Document Type

Article

Publication Date

Summer 6-2017

Abstract

This paper explores financial tools for investing in natural infrastructure to reduce current and future risks from flooding. The key conclusions are:

1) There is a large and growing pool of funding for natural infrastructure, but the availability is geographically uneven and providing sufficient resources will require significant actions by industry, government, scientists, and communities.

  • There are both public and private sources that can fund natural infrastructure for flood risk reduction. Approaches vary among the U.S., Europe, and international development organizations. For example, funding for natural flood control infrastructure is a byproduct of other purposes in the U.S., but recognized as a specific purpose in Europe and by development organizations.
  • The opportunities for investments in natural infrastructure are shaped by various factors, including local geography, type and extent of ecosystems, knowledge about local flood risks, approaches to funding ecosystem conservation, the capacity of financing systems, and the socioeconomic status of communities.
  • The types and amounts of funding for natural infrastructure can be expected to grow because of innovations such as catastrophe bonds, but current institutional structures are often ill-suited to take advantage of existing and emerging opportunities and are not prepared to meet increasing risk.

2) There is no single appropriate financing mechanism for natural infrastructure. Financing should reflect the distribution of public or private benefits of flood protection through the payment mechanism as determined by specific local conditions.

  • The appropriate funding approach will depend on several factors, including local natural conditions (geography, ecosystems), local governance (including the socioeconomic status of communities), the condition of national financial systems (including the robustness of public or private property insurance markets), and public policies that explicitly support the use of natural infrastructure. We identify the key characteristics of these factors that should influence decisions on appropriate funding mechanisms.

3) he largest opportunities for funding are in the redirection of post-disaster recovery funds to pre-disaster investments in risk reduction.
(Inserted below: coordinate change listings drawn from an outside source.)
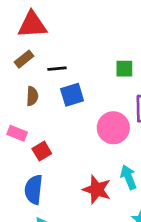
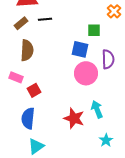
black line: (57, 69) -> (45, 19), moved
blue square: (72, 95) -> (80, 49), moved, turned 30
brown semicircle: (32, 96) -> (27, 50), size x1.5

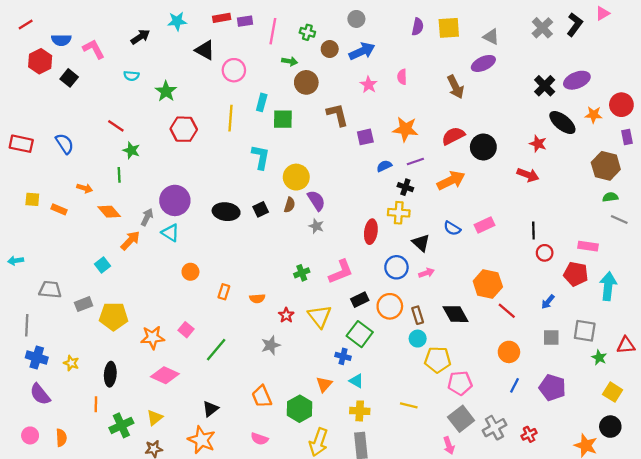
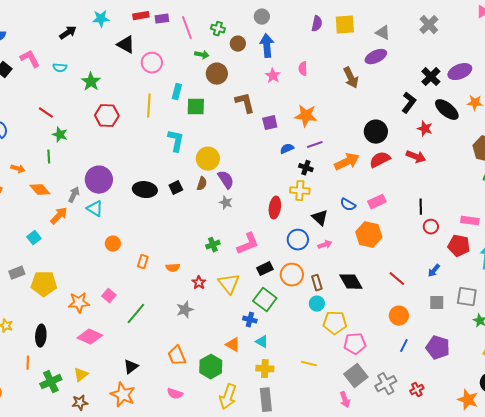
black L-shape: (575, 25) -> (409, 103), moved
pink line: (273, 31) -> (187, 28), turned -30
pink L-shape: (94, 49) -> (30, 59), moved
blue arrow: (362, 51) -> (267, 46), turned -70
red semicircle: (453, 136) -> (380, 160), moved
orange hexagon: (488, 284) -> (369, 235), moved
orange triangle: (324, 384) -> (233, 345), turned -42

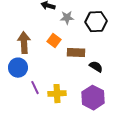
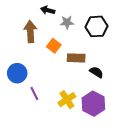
brown arrow: (24, 43) -> (30, 32), moved
yellow cross: (57, 94) -> (67, 100), moved, turned -30

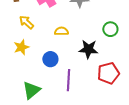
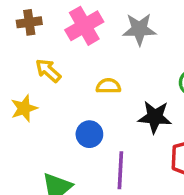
yellow star: (21, 47) -> (24, 108), moved

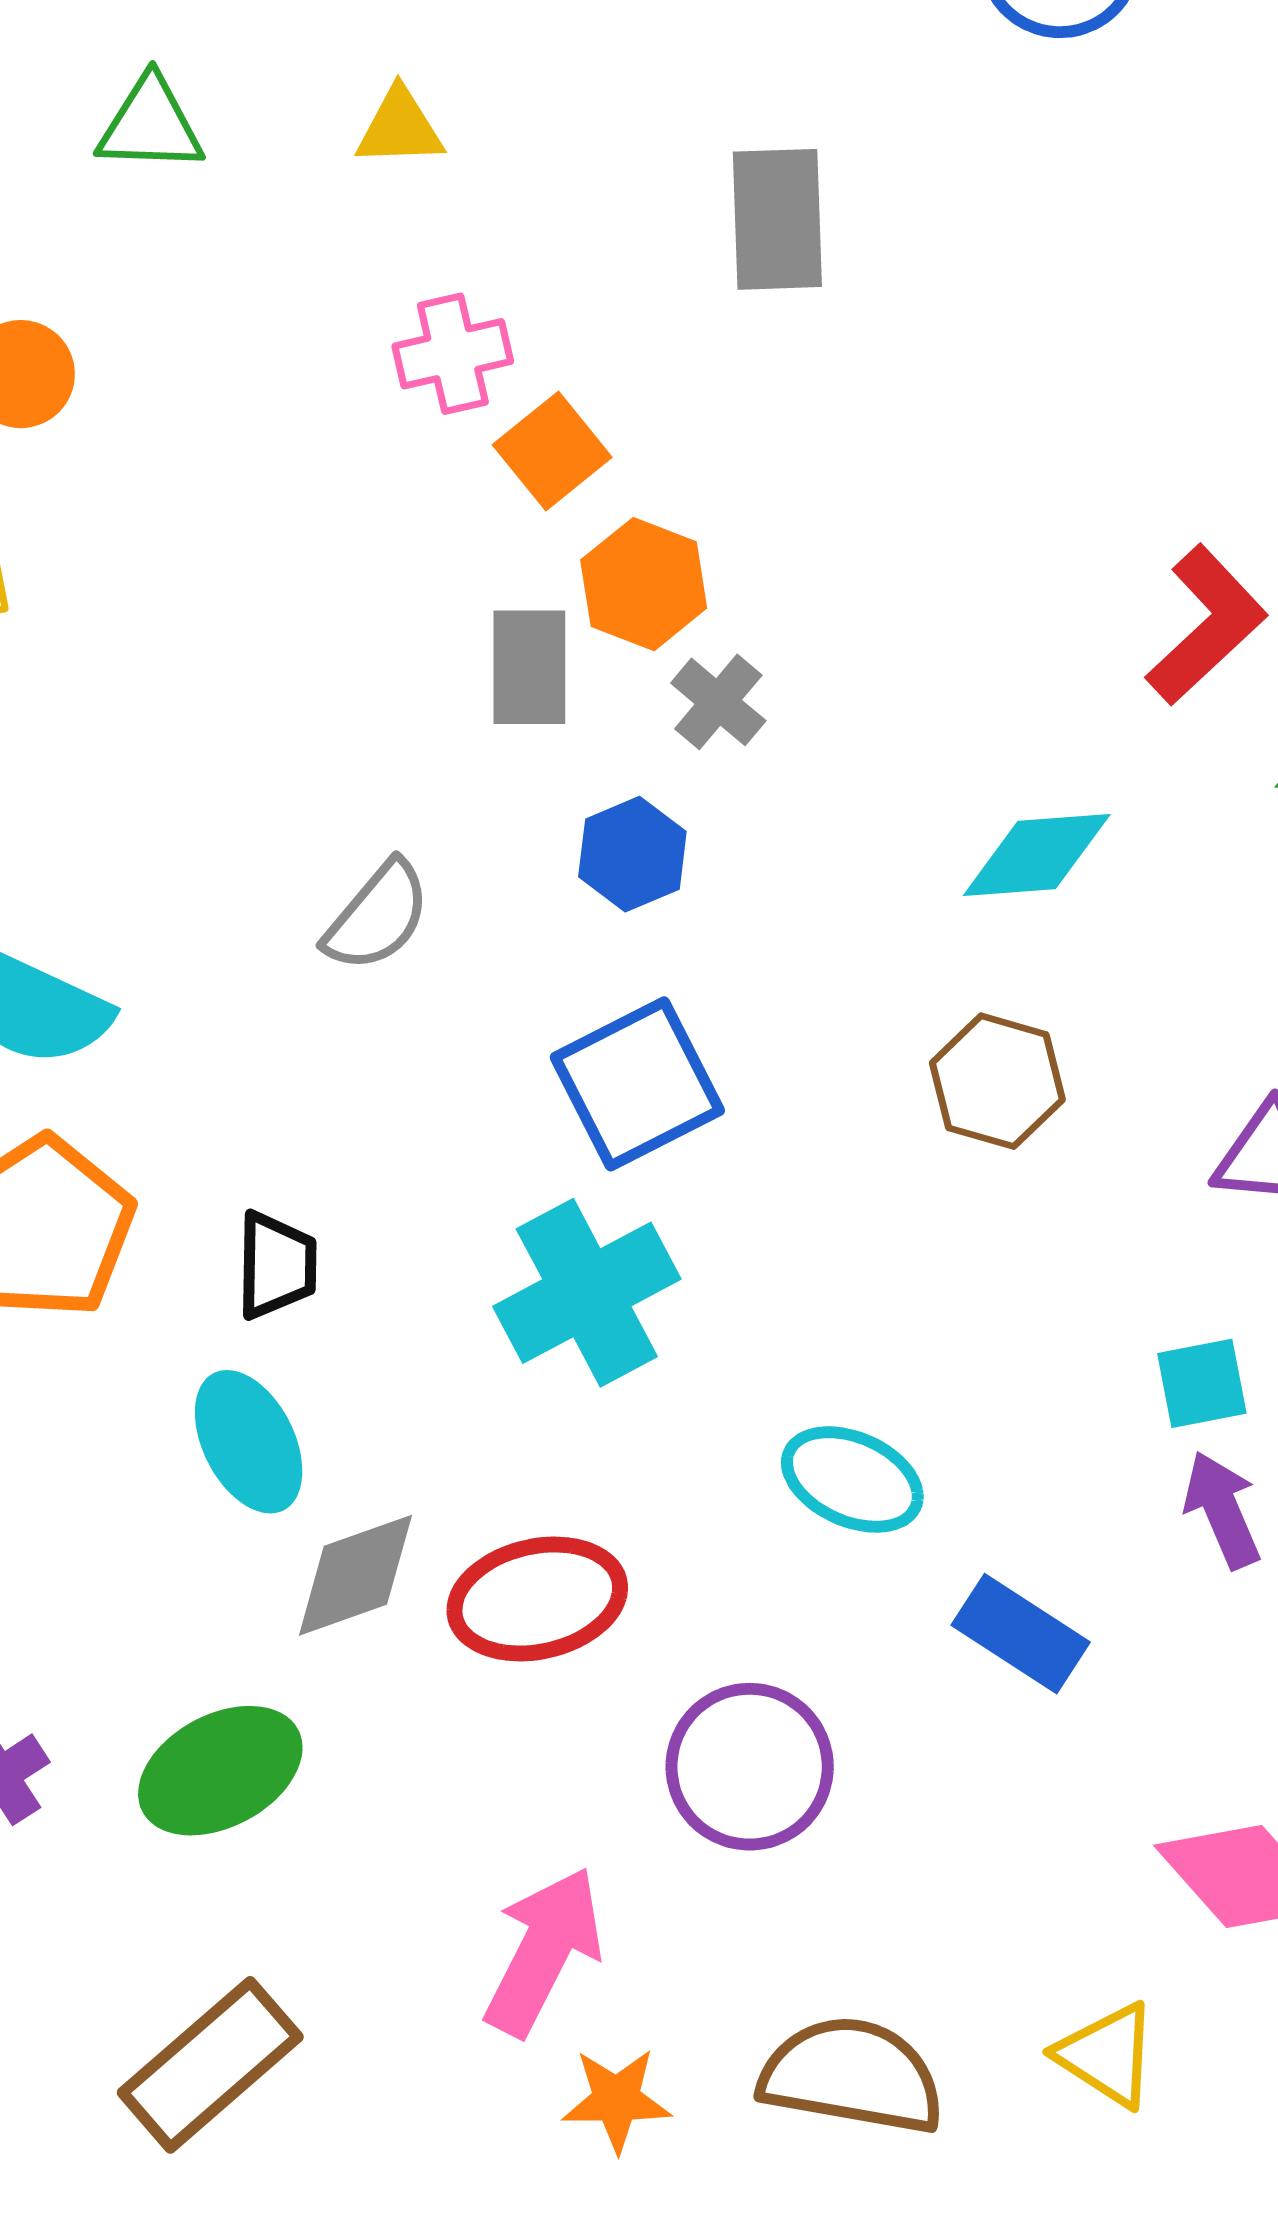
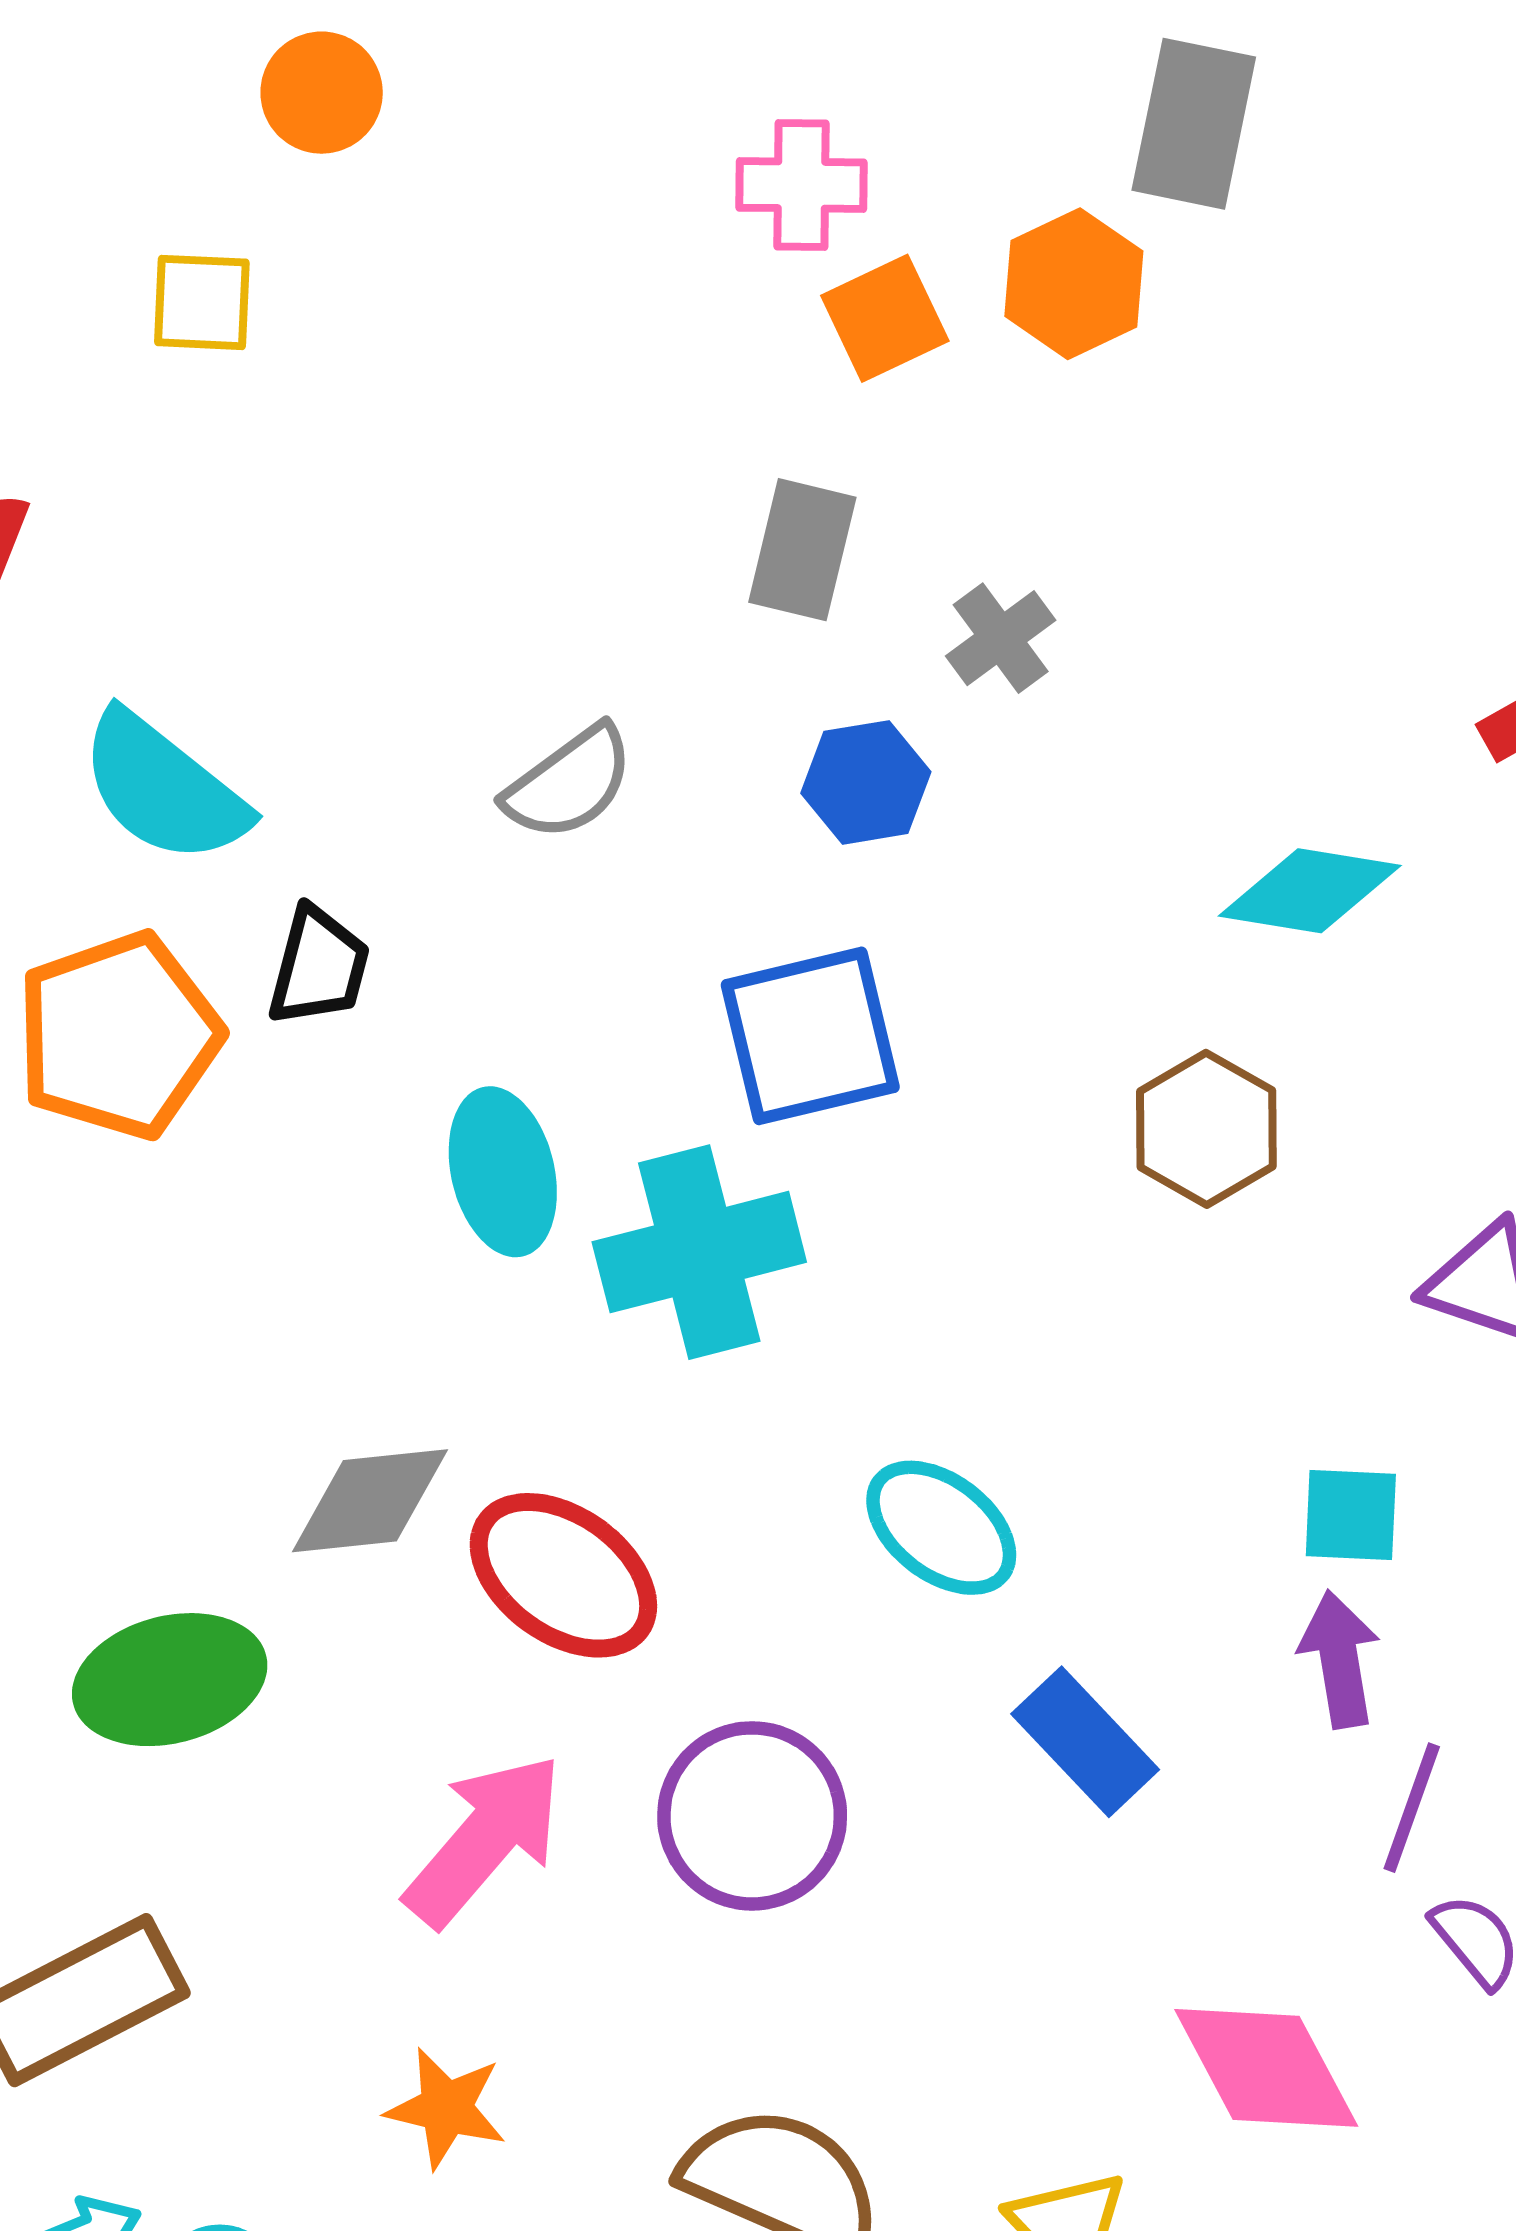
orange hexagon: (644, 584) -> (1074, 284), moved
black trapezoid: (276, 1265) -> (319, 967), moved
cyan ellipse: (249, 1442) -> (503, 1172), moved
red ellipse: (537, 1599) -> (563, 1575), turned 35
pink arrow: (544, 1951) -> (485, 1840), moved
orange star: (616, 2100) -> (446, 2108), moved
  • Flood risk reduction should be undertaken before the flood occurs, but we currently spend much more on recovery efforts than on risk reduction. The greatest opportunities to increase resources for risk reduction lie in combining funds for risk reduction with funds for flood recovery. These investments will further reduce damages to lives, properties, and communities over time. •
  • Recent innovations such as catastrophe and resilience bonds offer potential approaches to combining recovery and risk reduction, while green bonds may provide pre-disaster financing under appropriate conditions.

4) The largest barriers for securing adequate resources are: identifying locations where natural infrastructure can play a significant role in flood risk reduction; developing the experience and standards to overcome institutional biases in favor of “proven” gray infrastructure; and developing institutional arrangements capable of matching available funding with the needs of individual situations.

  • To develop new financing, it is critical to develop a body of experience that would expand the existing foundation of natural systems management, risk assessment, and valuation analysis of natural infrastructure, and increase its acceptance and use. The identification of viable projects for nature based risk reduction is critical for expanding pools of available funds. The identification of specific projects- including the location, the ecosystem restoration methods, the expected benefits, and the regulatory feasibility- will often need to be included in the up-front costs of the development of new financing vehicles.
  • Infrastructure banks are an example of institutions that can be structured to match funders with specific needs. These banks can pool the funding needs of different natural infrastructure projects to make them attractive to private capital markets. It will be necessary to create special purpose organizations that can capture the benefits of risk reduction in ways that support market-based finance.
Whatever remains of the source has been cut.